- _PROBLEM DESCRIPTION_
Give again the line that contains "presenta cambios en" and every line after it to the end of the records. Keep them exactly as they are and add nothing.

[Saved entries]
<<<<

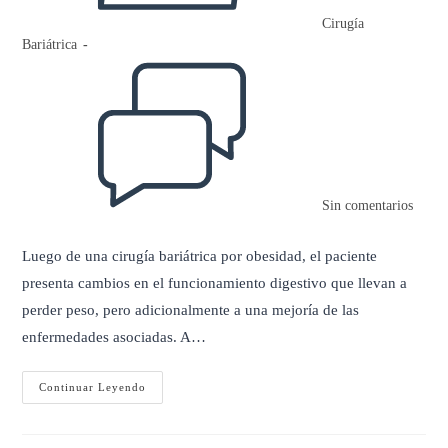
Cirugía
Bariátrica
Comentarios
de
la
entrada:
Sin comentarios
Luego de una cirugía bariátrica por obesidad, el paciente
presenta cambios en el funcionamiento digestivo que llevan a
perder peso, pero adicionalmente a una mejoría de las
enfermedades asociadas. A…
Beneficios
Continuar Leyendo
De
La
Cirugía
Bariátrica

>>>>

- _SOLUTION FOR THIS PROBLEM_
presenta cambios en el funcionamiento digestivo que llevan a
perder peso, pero adicionalmente a una mejoría de las
enfermedades asociadas. A…
Beneficios
Continuar Leyendo
De
La
Cirugía
Bariátrica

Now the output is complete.